* [WORK REQUIRED]: All lines from the one containing "política de privacidad" down to the final line of the entries below: return them exactly.

* * * * *

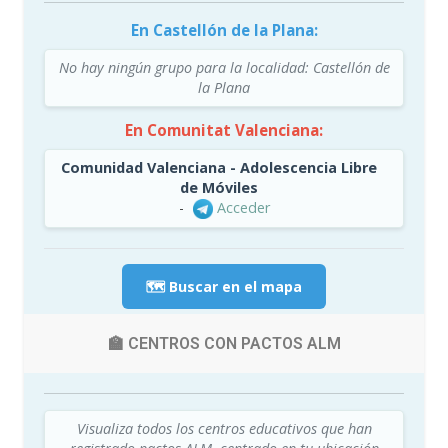
En Castellón de la Plana:
No hay ningún grupo para la localidad: Castellón de
la Plana
En Comunitat Valenciana:
Comunidad Valenciana - Adolescencia Libre
de Móviles
-
Acceder
🗺️ Buscar en el mapa
🏫 CENTROS CON PACTOS ALM
Visualiza todos los centros educativos que han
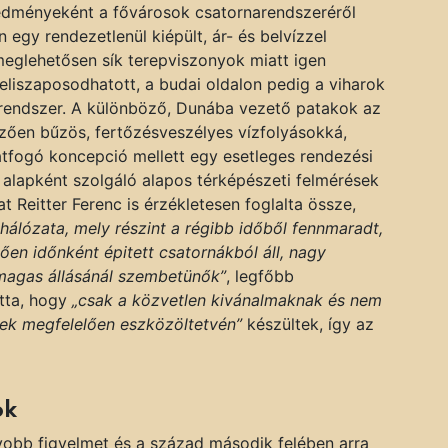
edményeként a fővárosok csatornarendszeréről
egy rendezetlenül kiépült, ár- és belvízzel
 meglehetősen sík terepviszonyok miatt igen
eliszaposodhatott, a budai oldalon pedig a viharok
 rendszer. A különböző, Dunába vezető patakok az
mzően bűzös, fertőzésveszélyes vízfolyásokká,
tfogó koncepció mellett egy esetleges rendezési
 alapként szolgáló alapos térképészeti felmérések
t Reitter Ferenc is érzékletesen foglalta össze,
ahálózata, mely részint a régibb időből fennmaradt,
ően időnként épitett csatornákból áll, nagy
 magas állásánál szembetünők”
, legfőbb
otta, hogy
„csak a közvetlen kivánalmaknak és nem
nek megfelelően eszközöltetvén”
készültek, így az
ok
gyobb figyelmet és a század második felében arra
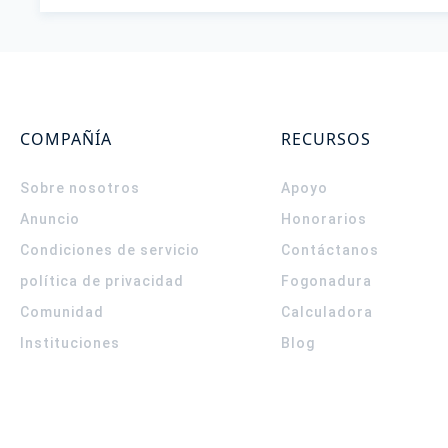
COMPAÑÍA
RECURSOS
Sobre nosotros
Apoyo
Anuncio
Honorarios
Condiciones de servicio
Contáctanos
política de privacidad
Fogonadura
Comunidad
Calculadora
Instituciones
Blog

* * * * *

* [FINISHED EXERCISE]:
política de privacidad
Fogonadura
Comunidad
Calculadora
Instituciones
Blog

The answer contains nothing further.